[[ Data provided open ]]

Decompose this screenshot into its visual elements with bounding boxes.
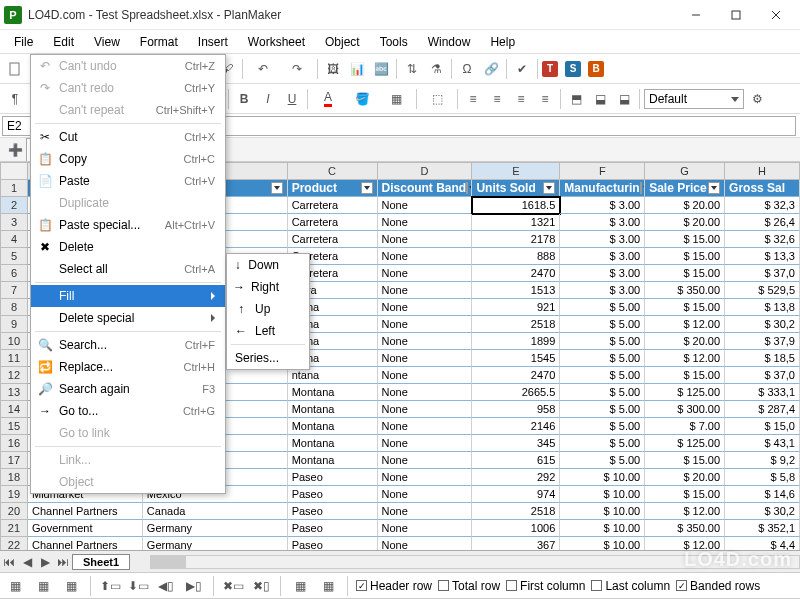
cell[interactable]: 345 (472, 435, 560, 452)
cell[interactable]: Montana (288, 452, 378, 469)
row-header[interactable]: 11 (0, 350, 28, 367)
cell[interactable]: $ 15.00 (645, 452, 725, 469)
cell[interactable]: $ 4,4 (725, 537, 800, 550)
cell[interactable]: None (378, 401, 473, 418)
delete-col-button[interactable]: ✖▯ (250, 575, 272, 597)
row-header[interactable]: 8 (0, 299, 28, 316)
cell[interactable]: $ 13,8 (725, 299, 800, 316)
cell[interactable]: 2518 (472, 503, 560, 520)
cell[interactable]: $ 5.00 (560, 384, 645, 401)
cell[interactable]: $ 5.00 (560, 418, 645, 435)
cell[interactable]: $ 5.00 (560, 452, 645, 469)
menu-item-replace-[interactable]: 🔁Replace...Ctrl+H (31, 356, 225, 378)
textmaker-icon[interactable]: T (542, 61, 558, 77)
cell[interactable]: None (378, 435, 473, 452)
table-header-cell[interactable]: Manufacturin (560, 180, 645, 197)
cell[interactable]: Paseo (288, 520, 378, 537)
cell[interactable]: $ 5.00 (560, 333, 645, 350)
cell[interactable]: $ 3.00 (560, 214, 645, 231)
maximize-button[interactable] (716, 3, 756, 27)
cell[interactable]: 367 (472, 537, 560, 550)
cell[interactable]: 615 (472, 452, 560, 469)
filter-arrow-icon[interactable] (361, 182, 373, 194)
table-header-cell[interactable]: Product (288, 180, 378, 197)
cell[interactable]: Germany (143, 537, 288, 550)
cell[interactable]: 2470 (472, 265, 560, 282)
cell[interactable]: Government (28, 520, 143, 537)
cell[interactable]: 2665.5 (472, 384, 560, 401)
underline-button[interactable]: U (281, 88, 303, 110)
row-header[interactable]: 17 (0, 452, 28, 469)
cell[interactable]: None (378, 231, 473, 248)
row-header[interactable]: 16 (0, 435, 28, 452)
cell[interactable]: Paseo (288, 503, 378, 520)
col-header-c[interactable]: C (288, 162, 378, 180)
menu-item-copy[interactable]: 📋CopyCtrl+C (31, 148, 225, 170)
cell[interactable]: $ 26,4 (725, 214, 800, 231)
banded-rows-checkbox[interactable]: Banded rows (676, 579, 760, 593)
cell[interactable]: $ 10.00 (560, 469, 645, 486)
cell[interactable]: $ 30,2 (725, 316, 800, 333)
menu-item-paste-special-[interactable]: 📋Paste special...Alt+Ctrl+V (31, 214, 225, 236)
cell[interactable]: $ 37,9 (725, 333, 800, 350)
menu-item-fill[interactable]: Fill (31, 285, 225, 307)
textbox-button[interactable]: 🔤 (370, 58, 392, 80)
cell[interactable]: None (378, 333, 473, 350)
last-column-checkbox[interactable]: Last column (591, 579, 670, 593)
cell[interactable]: $ 5,8 (725, 469, 800, 486)
cell[interactable]: $ 15.00 (645, 299, 725, 316)
cell[interactable]: $ 350.00 (645, 520, 725, 537)
cell[interactable]: $ 15,0 (725, 418, 800, 435)
align-right-button[interactable]: ≡ (510, 88, 532, 110)
formula-bar[interactable] (148, 116, 796, 136)
align-center-button[interactable]: ≡ (486, 88, 508, 110)
basicmaker-icon[interactable]: B (588, 61, 604, 77)
style-settings-button[interactable]: ⚙ (746, 88, 768, 110)
fill-up[interactable]: ↑Up (227, 298, 309, 320)
cell[interactable]: None (378, 350, 473, 367)
row-header[interactable]: 6 (0, 265, 28, 282)
fill-left[interactable]: ←Left (227, 320, 309, 342)
menu-item-delete-special[interactable]: Delete special (31, 307, 225, 329)
table-header-cell[interactable]: Sale Price (645, 180, 725, 197)
table-header-cell[interactable]: Units Sold (472, 180, 560, 197)
col-header-f[interactable]: F (560, 162, 645, 180)
cell[interactable]: 292 (472, 469, 560, 486)
fill-right[interactable]: →Right (227, 276, 309, 298)
new-doc-tab-button[interactable]: ➕ (4, 139, 26, 161)
menu-item-cut[interactable]: ✂CutCtrl+X (31, 126, 225, 148)
row-header[interactable]: 15 (0, 418, 28, 435)
align-justify-button[interactable]: ≡ (534, 88, 556, 110)
cell[interactable]: $ 32,6 (725, 231, 800, 248)
close-button[interactable] (756, 3, 796, 27)
cell-style-select[interactable]: Default (644, 89, 744, 109)
cell[interactable]: Channel Partners (28, 537, 143, 550)
cell[interactable]: $ 3.00 (560, 197, 645, 214)
chart-button[interactable]: 📊 (346, 58, 368, 80)
cell[interactable]: 1545 (472, 350, 560, 367)
align-left-button[interactable]: ≡ (462, 88, 484, 110)
cell[interactable]: $ 30,2 (725, 503, 800, 520)
menu-item-paste[interactable]: 📄PasteCtrl+V (31, 170, 225, 192)
cell[interactable]: $ 7.00 (645, 418, 725, 435)
cell[interactable]: None (378, 248, 473, 265)
cell[interactable]: Paseo (288, 537, 378, 550)
cell[interactable]: 1006 (472, 520, 560, 537)
cell[interactable]: None (378, 520, 473, 537)
cell[interactable]: 1321 (472, 214, 560, 231)
cell[interactable]: $ 15.00 (645, 248, 725, 265)
cell[interactable]: $ 37,0 (725, 265, 800, 282)
row-header[interactable]: 13 (0, 384, 28, 401)
menu-object[interactable]: Object (315, 33, 370, 51)
menu-item-search-again[interactable]: 🔎Search againF3 (31, 378, 225, 400)
cell[interactable]: $ 350.00 (645, 282, 725, 299)
cell[interactable]: $ 5.00 (560, 401, 645, 418)
menu-worksheet[interactable]: Worksheet (238, 33, 315, 51)
filter-arrow-icon[interactable] (640, 182, 642, 194)
prev-sheet-button[interactable]: ◀ (18, 553, 36, 571)
menu-window[interactable]: Window (418, 33, 481, 51)
cell[interactable]: $ 43,1 (725, 435, 800, 452)
cell[interactable]: $ 12.00 (645, 537, 725, 550)
cell[interactable]: Carretera (288, 214, 378, 231)
cell[interactable]: 2470 (472, 367, 560, 384)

[[ Data provided closed ]]

Please retype the whole of the data precisely, omitting pictures.

▶ _Final answer_:
Decompose this screenshot into its visual elements with bounding boxes.
cell[interactable]: 345 (472, 435, 560, 452)
cell[interactable]: Montana (288, 452, 378, 469)
row-header[interactable]: 11 (0, 350, 28, 367)
cell[interactable]: $ 15.00 (645, 452, 725, 469)
cell[interactable]: $ 4,4 (725, 537, 800, 550)
cell[interactable]: None (378, 401, 473, 418)
delete-col-button[interactable]: ✖▯ (250, 575, 272, 597)
row-header[interactable]: 8 (0, 299, 28, 316)
cell[interactable]: $ 13,8 (725, 299, 800, 316)
cell[interactable]: 2518 (472, 503, 560, 520)
cell[interactable]: $ 5.00 (560, 384, 645, 401)
cell[interactable]: $ 5.00 (560, 418, 645, 435)
cell[interactable]: $ 5.00 (560, 452, 645, 469)
menu-item-replace-[interactable]: 🔁Replace...Ctrl+H (31, 356, 225, 378)
textmaker-icon[interactable]: T (542, 61, 558, 77)
cell[interactable]: None (378, 435, 473, 452)
table-header-cell[interactable]: Manufacturin (560, 180, 645, 197)
cell[interactable]: Paseo (288, 520, 378, 537)
cell[interactable]: $ 5.00 (560, 333, 645, 350)
cell[interactable]: $ 3.00 (560, 214, 645, 231)
maximize-button[interactable] (716, 3, 756, 27)
cell[interactable]: 367 (472, 537, 560, 550)
cell[interactable]: 615 (472, 452, 560, 469)
filter-arrow-icon[interactable] (361, 182, 373, 194)
table-header-cell[interactable]: Product (288, 180, 378, 197)
cell[interactable]: Germany (143, 537, 288, 550)
cell[interactable]: 2470 (472, 265, 560, 282)
cell[interactable]: Government (28, 520, 143, 537)
cell[interactable]: 2665.5 (472, 384, 560, 401)
underline-button[interactable]: U (281, 88, 303, 110)
row-header[interactable]: 17 (0, 452, 28, 469)
cell[interactable]: None (378, 231, 473, 248)
row-header[interactable]: 16 (0, 435, 28, 452)
cell[interactable]: Paseo (288, 503, 378, 520)
col-header-c[interactable]: C (288, 162, 378, 180)
menu-item-copy[interactable]: 📋CopyCtrl+C (31, 148, 225, 170)
cell[interactable]: $ 26,4 (725, 214, 800, 231)
banded-rows-checkbox[interactable]: Banded rows (676, 579, 760, 593)
cell[interactable]: $ 10.00 (560, 469, 645, 486)
cell[interactable]: $ 30,2 (725, 316, 800, 333)
menu-item-paste-special-[interactable]: 📋Paste special...Alt+Ctrl+V (31, 214, 225, 236)
cell[interactable]: $ 37,9 (725, 333, 800, 350)
menu-item-fill[interactable]: Fill (31, 285, 225, 307)
textbox-button[interactable]: 🔤 (370, 58, 392, 80)
cell[interactable]: None (378, 333, 473, 350)
last-column-checkbox[interactable]: Last column (591, 579, 670, 593)
cell[interactable]: $ 5,8 (725, 469, 800, 486)
cell[interactable]: $ 15.00 (645, 299, 725, 316)
cell[interactable]: $ 350.00 (645, 520, 725, 537)
cell[interactable]: $ 15,0 (725, 418, 800, 435)
align-right-button[interactable]: ≡ (510, 88, 532, 110)
formula-bar[interactable] (148, 116, 796, 136)
align-center-button[interactable]: ≡ (486, 88, 508, 110)
basicmaker-icon[interactable]: B (588, 61, 604, 77)
style-settings-button[interactable]: ⚙ (746, 88, 768, 110)
fill-up[interactable]: ↑Up (227, 298, 309, 320)
cell[interactable]: None (378, 350, 473, 367)
row-header[interactable]: 6 (0, 265, 28, 282)
fill-left[interactable]: ←Left (227, 320, 309, 342)
menu-item-delete-special[interactable]: Delete special (31, 307, 225, 329)
table-header-cell[interactable]: Sale Price (645, 180, 725, 197)
table-header-cell[interactable]: Units Sold (472, 180, 560, 197)
col-header-f[interactable]: F (560, 162, 645, 180)
cell[interactable]: 292 (472, 469, 560, 486)
fill-right[interactable]: →Right (227, 276, 309, 298)
new-doc-tab-button[interactable]: ➕ (4, 139, 26, 161)
menu-item-cut[interactable]: ✂CutCtrl+X (31, 126, 225, 148)
row-header[interactable]: 15 (0, 418, 28, 435)
align-justify-button[interactable]: ≡ (534, 88, 556, 110)
cell[interactable]: $ 32,6 (725, 231, 800, 248)
close-button[interactable] (756, 3, 796, 27)
cell-style-select[interactable]: Default (644, 89, 744, 109)
cell[interactable]: Channel Partners (28, 537, 143, 550)
cell[interactable]: $ 3.00 (560, 197, 645, 214)
chart-button[interactable]: 📊 (346, 58, 368, 80)
cell[interactable]: 1545 (472, 350, 560, 367)
align-left-button[interactable]: ≡ (462, 88, 484, 110)
cell[interactable]: $ 30,2 (725, 503, 800, 520)
menu-item-paste[interactable]: 📄PasteCtrl+V (31, 170, 225, 192)
cell[interactable]: $ 7.00 (645, 418, 725, 435)
cell[interactable]: None (378, 248, 473, 265)
cell[interactable]: Paseo (288, 537, 378, 550)
cell[interactable]: 1006 (472, 520, 560, 537)
cell[interactable]: None (378, 520, 473, 537)
cell[interactable]: 1321 (472, 214, 560, 231)
cell[interactable]: $ 15.00 (645, 248, 725, 265)
cell[interactable]: $ 37,0 (725, 265, 800, 282)
row-header[interactable]: 13 (0, 384, 28, 401)
menu-object[interactable]: Object (315, 33, 370, 51)
menu-item-search-again[interactable]: 🔎Search againF3 (31, 378, 225, 400)
cell[interactable]: $ 350.00 (645, 282, 725, 299)
cell[interactable]: $ 5.00 (560, 401, 645, 418)
menu-worksheet[interactable]: Worksheet (238, 33, 315, 51)
filter-arrow-icon[interactable] (640, 182, 642, 194)
prev-sheet-button[interactable]: ◀ (18, 553, 36, 571)
menu-window[interactable]: Window (418, 33, 481, 51)
cell[interactable]: $ 43,1 (725, 435, 800, 452)
cell[interactable]: $ 12.00 (645, 537, 725, 550)
cell[interactable]: Carretera (288, 214, 378, 231)
cell[interactable]: 2470 (472, 367, 560, 384)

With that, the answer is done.